> **Task instructions**
Reproduce the material below line by line, beginning with its first line and ending with the line that contains "23.05.2024 Publicare anunt"; leave out pictures.

> **Excerpted records**
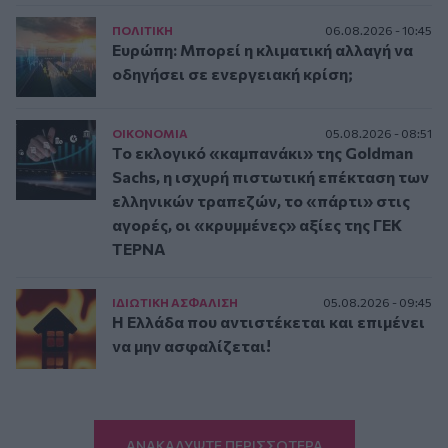
ΠΟΛΙΤΙΚΗ
06.08.2026 - 10:45
Ευρώπη: Μπορεί η κλιματική αλλαγή να
οδηγήσει σε ενεργειακή κρίση;
ΟΙΚΟΝΟΜΙΑ
05.08.2026 - 08:51
Το εκλογικό «καμπανάκι» της Goldman
Sachs, η ισχυρή πιστωτική επέκταση των
ελληνικών τραπεζών, το «πάρτι» στις
αγορές, οι «κρυμμένες» αξίες της ΓΕΚ
ΤΕΡΝΑ
ΙΔΙΩΤΙΚΗ ΑΣΦAΛΙΣΗ
05.08.2026 - 09:45
Η Ελλάδα που αντιστέκεται και επιμένει
να μην ασφαλίζεται!
ΑΝΑΚΑΛΥΨΤΕ ΠΕΡΙΣΣΟΤΕΡΑ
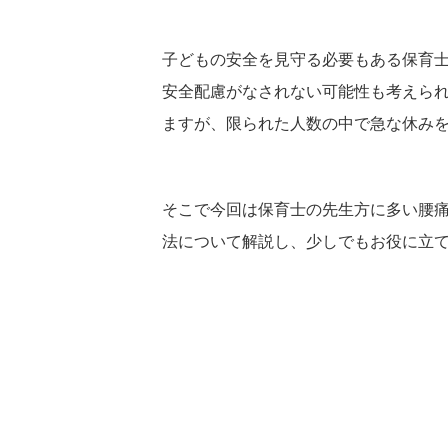
子どもの安全を見守る必要もある保育
安全配慮がなされない可能性も考えら
ますが、限られた人数の中で急な休み
そこで今回は保育士の先生方に多い腰
法について解説し、少しでもお役に立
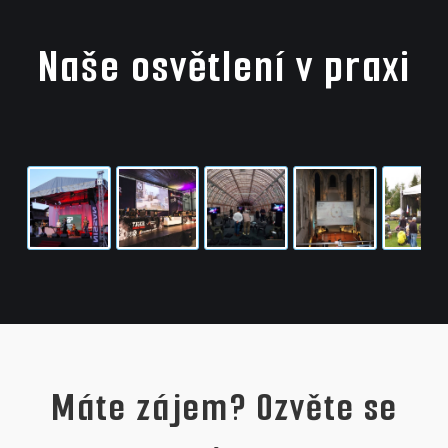
Naše osvětlení v praxi
Máte zájem? Ozvěte se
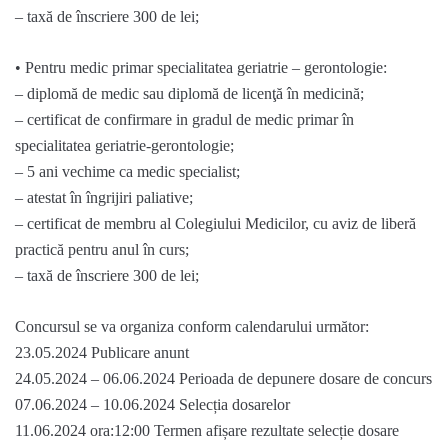
– taxă de înscriere 300 de lei;
• Pentru medic primar specialitatea geriatrie – gerontologie:
– diplomă de medic sau diplomă de licenţă în medicină;
– certificat de confirmare in gradul de medic primar în
specialitatea geriatrie-gerontologie;
– 5 ani vechime ca medic specialist;
– atestat în îngrijiri paliative;
– certificat de membru al Colegiului Medicilor, cu aviz de liberă
practică pentru anul în curs;
– taxă de înscriere 300 de lei;
Concursul se va organiza conform calendarului următor:
23.05.2024 Publicare anunt
24.05.2024 – 06.06.2024 Perioada de depunere dosare de concurs
07.06.2024 – 10.06.2024 Selecția dosarelor
11.06.2024 ora:12:00 Termen afișare rezultate selecție dosare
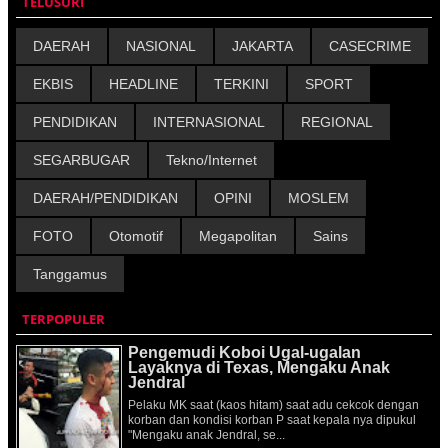
TELUSURI
DAERAH
NASIONAL
JAKARTA
CASECRIME
EKBIS
HEADLINE
TERKINI
SPORT
PENDIDIKAN
INTERNASIONAL
REGIONAL
SEGARBUGAR
Tekno/Internet
DAERAH/PENDIDIKAN
OPINI
MOSLEM
FOTO
Otomotif
Megapolitan
Sains
Tanggamus
TERPOPULER
Pengemudi Koboi Ugal-ugalan
Layaknya di Texas, Mengaku Anak
Jendral
Pelaku MK saat (kaos hitam) saat adu cekcok dengan
korban dan kondisi korban P saat kepala nya dipukul
"Mengaku anak Jendral, se...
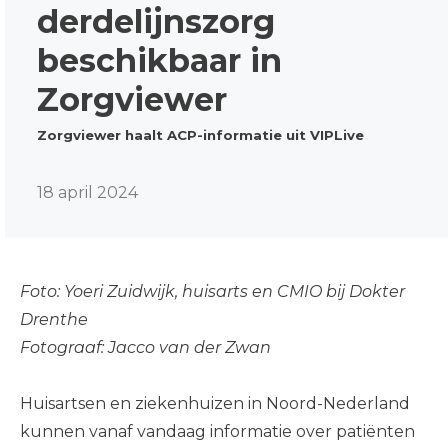
derdelijnszorg
beschikbaar in
Zorgviewer
Zorgviewer haalt ACP-informatie uit VIPLive
18 april 2024
Foto: Yoeri Zuidwijk, huisarts en CMIO bij Dokter
Drenthe
Fotograaf: Jacco van der Zwan
Huisartsen en ziekenhuizen in Noord-Nederland
kunnen vanaf vandaag informatie over patiënten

> **Response for this exercise**
ΠΟΛΙΤΙΚΗ
06.08.2026 - 10:45
Ευρώπη: Μπορεί η κλιματική αλλαγή να
οδηγήσει σε ενεργειακή κρίση;
ΟΙΚΟΝΟΜΙΑ
05.08.2026 - 08:51
Το εκλογικό «καμπανάκι» της Goldman
Sachs, η ισχυρή πιστωτική επέκταση των
ελληνικών τραπεζών, το «πάρτι» στις
αγορές, οι «κρυμμένες» αξίες της ΓΕΚ
ΤΕΡΝΑ
ΙΔΙΩΤΙΚΗ ΑΣΦAΛΙΣΗ
05.08.2026 - 09:45
Η Ελλάδα που αντιστέκεται και επιμένει
να μην ασφαλίζεται!
ΑΝΑΚΑΛΥΨΤΕ ΠΕΡΙΣΣΟΤΕΡΑ
子どもの安全を見守る必要もある保育
安全配慮がなされない可能性も考えら
ますが、限られた人数の中で急な休み
そこで今回は保育士の先生方に多い腰
法について解説し、少しでもお役に立
Naše osvětlení v praxi
Máte zájem? Ozvěte se
– taxă de înscriere 300 de lei;
• Pentru medic primar specialitatea geriatrie – gerontologie:
– diplomă de medic sau diplomă de licenţă în medicină;
– certificat de confirmare in gradul de medic primar în
specialitatea geriatrie-gerontologie;
– 5 ani vechime ca medic specialist;
– atestat în îngrijiri paliative;
– certificat de membru al Colegiului Medicilor, cu aviz de liberă
practică pentru anul în curs;
– taxă de înscriere 300 de lei;
Concursul se va organiza conform calendarului următor:
23.05.2024 Publicare anunt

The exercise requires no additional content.